The holiday recalls Aztec beliefs about the afterlife, which after the 16th century were married to Spanish Catholicism, hence the overlap with All Saints Day.
Houses decorated with lanterns and lights are seen during Diwali in Mumbai, India, November 13, 2020.(Rafiq Maqbool/AP Photo)
Diwali, which translates from Hindi as “Festival of Lights”, is a five-day festival celebrated from late October to early November, according to the Hindu lunar calendar, with this year’s festival starting on October 24. Although it is observed by four of India’s major religious groups – Hindus, Sikhs, Jains and Buddhists – it has a slightly different meaning for each, and it is celebrated across much of South Asia. For Hindus, for example, Diwali is associated with various legends, in particular the return of Lord Rama and his wife Sita to the ancient Indian city of Ayodhya, which is celebrated with firecrackers, and the honoring of deities such as Lakshmi, the goddess of prosperity and wealth.
However, all celebrations are marked by family visits, exchange of gifts, fireworks and diyas, terracotta lamps lit during rituals and celebrations.
Women raise glasses of beer during the opening of the 185th “Oktoberfest” beer festival in Munich, Germany, September 22, 2018.(Matthias Schrader/AP Photo)
Despite its name, Oktoberfest straddles September and October, with this year’s festival opening on September 17 and ending on October 3. Well known for its promotion of beer – of which 5.6 million liters were consumed this year alone – the festival, now in its 187th year, also celebrates the culture of Bavaria, the German state where the festivities take place.
Bavarians in traditional costume and millions of tourists invade the festival grounds, led by the “Münchner Kindl” (or “Child of Munich”), the mascot of the city of Munich. Although his official residence is in Munich, Germany, celebrations have erupted across the globe – from Argentina to Australia to the United States.
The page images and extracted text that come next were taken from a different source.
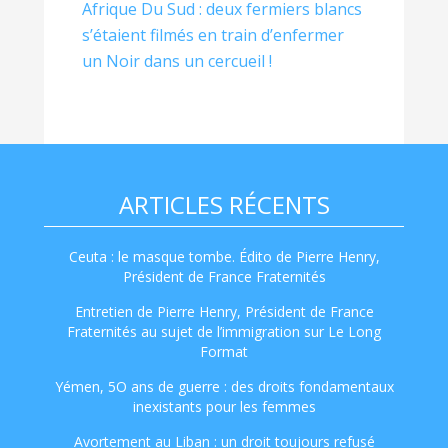
Afrique Du Sud : deux fermiers blancs
s’étaient filmés en train d’enfermer
un Noir dans un cercueil !
ARTICLES RÉCENTS
Ceuta : le masque tombe. Édito de Pierre Henry,
Président de France Fraternités
Entretien de Pierre Henry, Président de France
Fraternités au sujet de l’immigration sur Le Long
Format
Yémen, 5O ans de guerre : des droits fondamentaux
inexistants pour les femmes
Avortement au Liban : un droit toujours refusé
Buddhist monks line up for lunch during the Pchum Ben (Death Day) festival at a pagoda in Phnom Penh on September 13, 2022.(Tang Chhin Sothy/AFP via Getty Images)
Pchum Ben marks the final day of a 15-day festival of the same name in Cambodia. Although this year’s festivities took place on September 25, they vary from year to year from mid-September to mid-October.
Similar to Día de Los Muertos, this tradition also has emphasizes the remembrance and veneration of ancestors, although it is also associated with Buddhist beliefs around karma and incorporates Buddhist temples and monks. In the Khmer language, “pchum” means to gather and “ben” a ball of food, especially rice, for observers to offer food offerings to their deceased loved ones and celebrate the end of Buddhist Lent, Vassa.
Orthodox Jewish men from the Kiryat Sanz Hasidic sect pray near the Mediterranean Sea and take part in a ceremony ahead of Yom Kippur on October 3, 2022.(Ariel Schalit/AP Photo)
Yom Kippur is considered Judaism’s holiest holiday and, like the aforementioned traditions, its date is variable, falling between late September and mid-October, or 10 days after Rosh Hashanah, the Jewish New Year. As the “Sabbath of Sabbaths”, Jewish observers fast from sundown to sundown, pray and avoid work as a means of atoning and purifying. After all, “Yom Kippur” means Day of Atonement in Hebrew.
After sunset on the second day, the fast is broken with a large festive meal.